Today we were delighted to be informed that our client, BC, has been released from detention following a successful referral to the National Referral Mechanism (NRM) for Human Trafficking. BC’s very serious case had been entirely ignored by three previous legal representatives and the Home Office prior to our intervention.
The team at the Habeas Corpus Project visited Yarl’s Wood IRC on Wednesday 29th June 2016 to interview five female detainees, including BC. We were very distressed when BC told us of how she arrived to Europe. Her account gave us reason to believe that she was a potential victim of human trafficking (PVoT). Despite residing in the UK since 2002, being represented by three different solicitors and submitting numerous applications for leave to remain to the Home Office she was never identified as a PVoT by any of her legal representatives. The HCP’s first priority was to flag our concern with the appropriate authority. The government policy on PVoTs is centralised through the National Referral Mechanism (NRM), and the power to make referrals resides with “first responders” such as the police, government sponsored service providers and the Home Office. Solicitors cannot refer directly to the NRM, so the HCP compiled key case notes and contacted several first responders directly.

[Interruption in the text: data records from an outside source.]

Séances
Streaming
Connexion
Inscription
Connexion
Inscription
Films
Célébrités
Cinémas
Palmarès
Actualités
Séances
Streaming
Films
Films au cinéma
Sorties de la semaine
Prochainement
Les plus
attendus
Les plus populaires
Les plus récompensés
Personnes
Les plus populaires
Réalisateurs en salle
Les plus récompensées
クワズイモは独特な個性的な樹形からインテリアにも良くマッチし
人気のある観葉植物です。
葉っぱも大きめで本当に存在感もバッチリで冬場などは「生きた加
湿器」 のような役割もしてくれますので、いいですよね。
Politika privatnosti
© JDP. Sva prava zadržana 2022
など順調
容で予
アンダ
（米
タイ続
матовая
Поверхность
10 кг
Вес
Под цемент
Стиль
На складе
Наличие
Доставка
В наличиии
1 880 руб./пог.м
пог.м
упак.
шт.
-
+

The Salvation Army, one of the approved first responders, quickly picked up on BC’s case. They contacted her to give an interview over the phone and made the referral on Friday 8th July. By Monday we received the first piece of good news: the NRM had accepted her referral. The successful NRM referral triggers a “recovery and reflection” period of 45 days provided for under the terms of the Council of Europe Convention.

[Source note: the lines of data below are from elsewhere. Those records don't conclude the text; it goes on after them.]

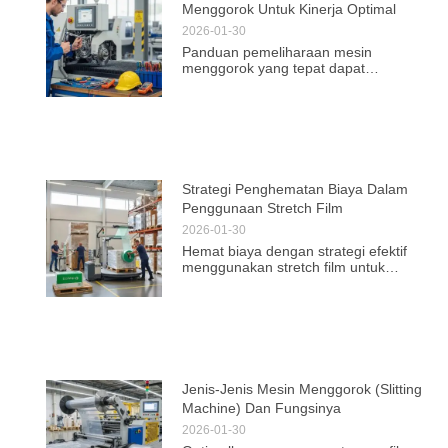
Menggorok Untuk Kinerja Optimal
2026-01-30
Panduan pemeliharaan mesin
menggorok yang tepat dapat
meningkatkan kinerja dan efisiensi
operasional. Temukan tips dan teknik
untuk hasil optimal setiap saat.
Strategi Penghematan Biaya Dalam
Penggunaan Stretch Film
2026-01-30
Hemat biaya dengan strategi efektif
menggunakan stretch film untuk
pengemasan. Temukan cara optimal
untuk perlindungan produk dan
efisiensi logistik.
Jenis-Jenis Mesin Menggorok (Slitting
Machine) Dan Fungsinya
2026-01-30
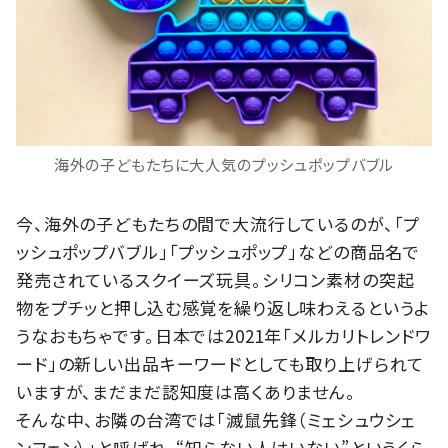
海外の子どもたちに大人気のプッシュポップバブル
今、海外の子どもたちの間で大流行しているのが、「プ
ッシュポップバブル」「プッシュポップ」などの商品名で
発売されているスクイーズ玩具。シリコン素材の突起
物をプチッと押し込む感覚を繰り返し味わえるというよ
うなおもちゃです。日本では2021年「メルカリトレンドワ
ード」の新しい出品キーワードとしても取り上げられて
いますが、まだまだ認知度は高くありません。
そんな中、お隣の台湾では「滅鼠先鋒（ミェシュウシェ
ンフェン）」と呼ばれ、“知らない人はいない”というくら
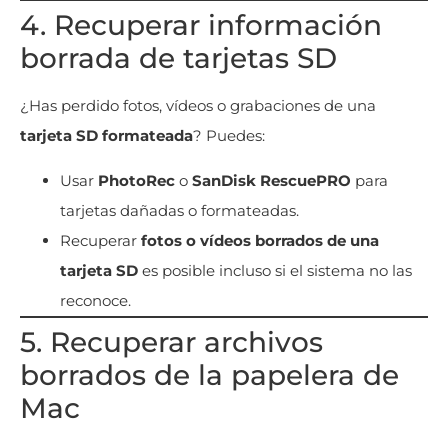
4. Recuperar información
borrada de tarjetas SD
¿Has perdido fotos, vídeos o grabaciones de una
tarjeta SD formateada
? Puedes:
Usar
PhotoRec
o
SanDisk RescuePRO
para
tarjetas dañadas o formateadas.
Recuperar
fotos o vídeos borrados de una
tarjeta SD
es posible incluso si el sistema no las
reconoce.
5. Recuperar archivos
borrados de la papelera de
Mac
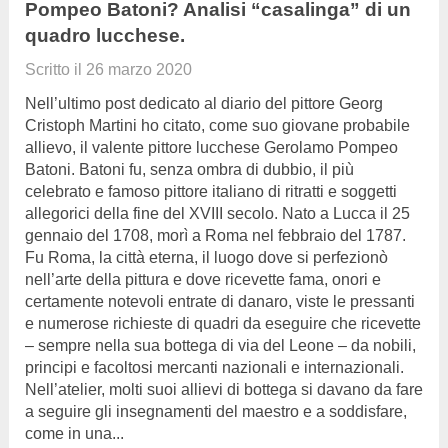
Pompeo Batoni? Analisi “casalinga” di un
quadro lucchese.
Scritto il
26 marzo 2020
Nell’ultimo post dedicato al diario del pittore Georg
Cristoph Martini ho citato, come suo giovane probabile
allievo, il valente pittore lucchese Gerolamo Pompeo
Batoni. Batoni fu, senza ombra di dubbio, il più
celebrato e famoso pittore italiano di ritratti e soggetti
allegorici della fine del XVIII secolo. Nato a Lucca il 25
gennaio del 1708, morì a Roma nel febbraio del 1787.
Fu Roma, la città eterna, il luogo dove si perfezionò
nell’arte della pittura e dove ricevette fama, onori e
certamente notevoli entrate di danaro, viste le pressanti
e numerose richieste di quadri da eseguire che ricevette
– sempre nella sua bottega di via del Leone – da nobili,
principi e facoltosi mercanti nazionali e internazionali.
Nell’atelier, molti suoi allievi di bottega si davano da fare
a seguire gli insegnamenti del maestro e a soddisfare,
come in una...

Victims of trafficking are only considered suitable for detention in very exceptional circumstances. In Chapter 9.9 of the enforcement instructions and guidance (EIG) it is provided that during this 45 day period “individuals will not be detained (unless their detention can be justified on grounds of public order) and removal action will be suspended.” Furthermore, BC cannot be removed in these 45 days and she has no criminal convictions. By the end of Tuesday, BC was still held in Yarl’s Wood so we began to draft a temporary admission requesting the Home Office release her while her case is concluded.
However, this morning BC was released from Yarl’s Wood! We could not be happier with this news as her continued detention was having a serious impact on her mental health.
This case demonstrates how detention and a lack of access to justice deprive immigration detainees from safeguarding mechanisms designed to protect them. BC’s very serious case had gone unnoticed or ignored and the HCP are very relieved she can now access the legal protection she is entitled to.
Our gratitude to the Salvation Army for their speedy and diligent response to our referral.